Corresponding author and reprints: Charles P. Shoemaker, Jr, 96 Washington St, Newport, RI 02840 (e-mail: email@example.com).
Accepted for publication June 6, 2002.
This study was presented at the 83rd Annual Meeting of the New England Surgical Society, Dixville Notch, NH, September 27, 2001, and is published after peer review and revision. The discussions that follow this article are based on the originally submitted manuscript and not the revised manuscript.
I thank Jan Martin, MS, who abstracted the 1991, 1995, and 1999 data from the National Claims History Procedure Summary Files, and Patrick Gallagher, MBA, and Todd Klemp, MBA, who provided the 2001 RUC data.
Nick Perencevich, MD, Concord, NH: When looking at future trends here, would it make sense to anticipate that 8 years from now the very first baby boomers will hit 65, and we may see demographically a lot more people, and would that make sense in planning, correlating the trends here?
David E. Clark, MD, Portland, Me: In your data, how is a general surgeon defined? Specifically, does that include oncologic surgeons, trauma surgeons, etc, as possible subspecialists, or not?
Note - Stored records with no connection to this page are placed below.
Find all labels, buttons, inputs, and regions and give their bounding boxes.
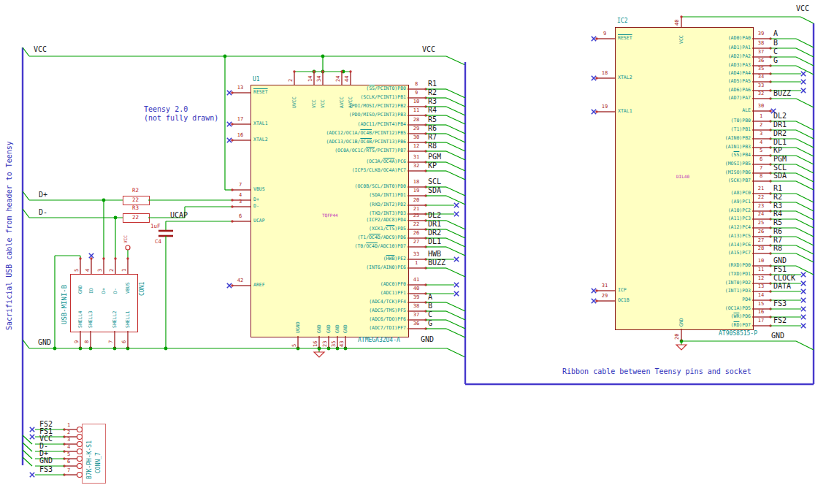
- pin-number: 12: [752, 276, 770, 281]
- pin-end-dot: [231, 284, 233, 286]
- pin-number: 8: [408, 82, 425, 87]
- pin-number: 11: [408, 108, 425, 113]
- pin-name: AREF: [253, 283, 265, 288]
- wire: [796, 156, 814, 164]
- no-connect-icon: [592, 110, 596, 114]
- net-label: R6: [773, 228, 782, 235]
- net-label: DL2: [773, 112, 787, 120]
- pin-name: (ADC12/OC1A/OC4B/PCINT12)PB5: [297, 131, 406, 136]
- no-connect-icon: [227, 91, 232, 95]
- net-label: DR1: [428, 221, 441, 228]
- no-connect-icon: [592, 76, 596, 80]
- wire: [23, 457, 32, 466]
- note-teensy-2: (not fully drawn): [144, 115, 218, 122]
- wire: [446, 320, 465, 329]
- pin-end-dot: [102, 257, 104, 259]
- pin-name: (MISO)PB6: [641, 170, 751, 175]
- net-label-ucap: UCAP: [170, 212, 188, 219]
- conn7-value: B7K-PH-K-S1: [87, 440, 93, 479]
- pin-name: (INT1)PD3: [641, 289, 751, 294]
- pin-name: RESET: [253, 90, 268, 95]
- pin-number: 16: [231, 133, 250, 138]
- pin-number: 4: [85, 269, 91, 272]
- pin-name: (A12)PC4: [641, 225, 751, 230]
- pin-name: D-: [113, 288, 118, 294]
- no-connect-icon: [801, 72, 806, 76]
- pin-number: 21: [408, 207, 425, 212]
- wire: [446, 151, 465, 160]
- junction-dot: [336, 347, 340, 351]
- pin-name: (T0)PB0: [641, 118, 751, 123]
- net-label-vcc: VCC: [422, 46, 435, 53]
- net-label: FS3: [39, 466, 53, 473]
- no-connect-icon: [227, 283, 232, 288]
- pin-number: 25: [408, 213, 425, 218]
- net-label: SDA: [428, 187, 441, 194]
- pin-name: (RD)PD7: [641, 323, 751, 328]
- pin-number: 1: [408, 261, 425, 266]
- pin-number: 39: [408, 295, 425, 300]
- net-label: DR2: [428, 229, 441, 237]
- pin-number: 38: [752, 41, 770, 46]
- pin-number: 37: [752, 50, 770, 55]
- pin-number: 13: [231, 85, 250, 91]
- wire: [23, 443, 32, 451]
- pin-name: OC1B: [618, 298, 630, 303]
- u1-value: ATMEGA32U4-A: [358, 337, 400, 343]
- pin-name: (ADC11/PCINT4)PB4: [297, 122, 406, 127]
- no-connect-icon: [801, 324, 806, 328]
- net-label: SDA: [773, 172, 787, 180]
- wire: [446, 247, 465, 256]
- net-label: BUZZ: [428, 259, 445, 267]
- wire: [796, 237, 814, 245]
- pin-number: 5: [292, 344, 297, 347]
- no-connect-icon: [801, 88, 806, 93]
- pin-name: (HWB)PE2: [297, 256, 406, 261]
- pin-name: (AD1)PA1: [641, 45, 751, 50]
- pin-number: 4: [752, 140, 770, 145]
- net-label: CLOCK: [773, 275, 795, 282]
- junction-dot: [113, 347, 117, 351]
- junction-dot: [318, 347, 321, 351]
- wire: [796, 341, 814, 350]
- pin-number: 17: [231, 117, 250, 122]
- pin-name: SHELL2: [112, 311, 118, 328]
- wire: [796, 211, 814, 220]
- pin-end-dot: [90, 257, 92, 259]
- pin-name: (PDI/MOSI/PCINT2)PB2: [297, 104, 406, 109]
- pin-end-dot: [126, 257, 129, 259]
- wire: [446, 134, 465, 142]
- pin-end-dot: [595, 110, 597, 112]
- pin-name: XTAL1: [253, 121, 268, 126]
- wire: [23, 435, 32, 444]
- connector-conn7-body[interactable]: [82, 424, 106, 484]
- pin-name: (ADC6/TDO)PF6: [297, 317, 406, 322]
- pin-name: (SCLK/PCINT1)PB1: [297, 95, 406, 100]
- wire: [446, 107, 465, 115]
- net-label: FS3: [773, 300, 787, 308]
- pin-number: 3: [98, 269, 103, 272]
- pin-number: 42: [231, 278, 250, 283]
- pin-end-dot: [321, 70, 324, 72]
- pin-number: 2: [752, 123, 770, 128]
- pin-end-dot: [231, 139, 233, 141]
- net-label: A: [428, 294, 432, 301]
- net-label: R8: [773, 245, 782, 252]
- net-label: DL2: [428, 212, 441, 219]
- pin-number: 20: [408, 198, 425, 203]
- no-connect-icon: [592, 299, 596, 303]
- no-connect-icon: [592, 299, 596, 303]
- no-connect-icon: [801, 80, 806, 84]
- schematic-sheet: Teensy 2.0 (not fully drawn) Sacrificial…: [0, 0, 826, 504]
- pin-name: (INT6/AIN0)PE6: [297, 265, 406, 270]
- no-connect-icon: [801, 289, 806, 294]
- net-label-gnd: GND: [421, 336, 434, 343]
- wire: [796, 48, 814, 57]
- pin-number: 10: [752, 259, 770, 264]
- pin-end-dot: [231, 188, 233, 191]
- pin-name: (OC0A/OC1C/RTS/PCINT7)PB7: [297, 148, 406, 153]
- pin-end-dot: [769, 37, 771, 39]
- pin-number: 8: [752, 174, 770, 179]
- wire: [23, 340, 29, 348]
- pin-end-dot: [340, 70, 343, 72]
John C. Russell, MD, New Britain, Conn: Just a question in terms of the appendectomy. You suggested, Dr Shoemaker, that maybe the disease process is somehow changing, but I wonder if you looked at it from the perspective of the percentage of laparoscopic cases. A number of papers in the past several years have come out that have shown despite increased use of laparoscopy and imaging studies, such as computed tomography, our accuracy rates and diagnoses rates of perforation, etc, really have not changed very much over the past 10 to 12 years. I am wondering if really what you aren't seeing is because we now perhaps have a lower threshold of doing laparoscopy rather than waiting, and when we do laparoscopy, we usually will take out the appendix, whether that mightn't be the explanation for that and probably is associated with a higher rate of negative laparoscopic appendectomies.
Dr Shoemaker: As for your first question regarding the expansion of the Medicare population, my sense is that decreases in some of these operations like hernia repairs or splenectomies will be offset by increases in the Medicare population.
The definition of general surgeons—this is based on Medicare data. It is based on what you put in for billing. If your office puts in that you are a vascular surgeon, it goes in as a vascular surgeon, even though you might consider yourself a general surgeon or a thoracic surgeon, it is so-called self-designated. It has nothing to do with boards, and there is no verification of it. As for subspecialists, there is a small group of oncologic surgeons that appears in a few areas like breast surgery; they may be 1% of the specialists, but it is a very small percentage who identify themselves as oncologic surgeons. As far as endocrine, again it is a small number. When you look overall, the general surgeon is the big player, and that percentage I don't think changes too much from year to year.
Appendectomy—you might be right. Again, this is Medicare data. It is based on your billing. It has nothing to do with what the pathology report looks like, so your opinion is as good as mine as to whether this represented a lot of normal appendices coming out, but it is one piece of data that does not quite fit with all the others, and maybe there is a change. Perhaps something different is happening more than just people lowering their threshold and doing more appendectomies.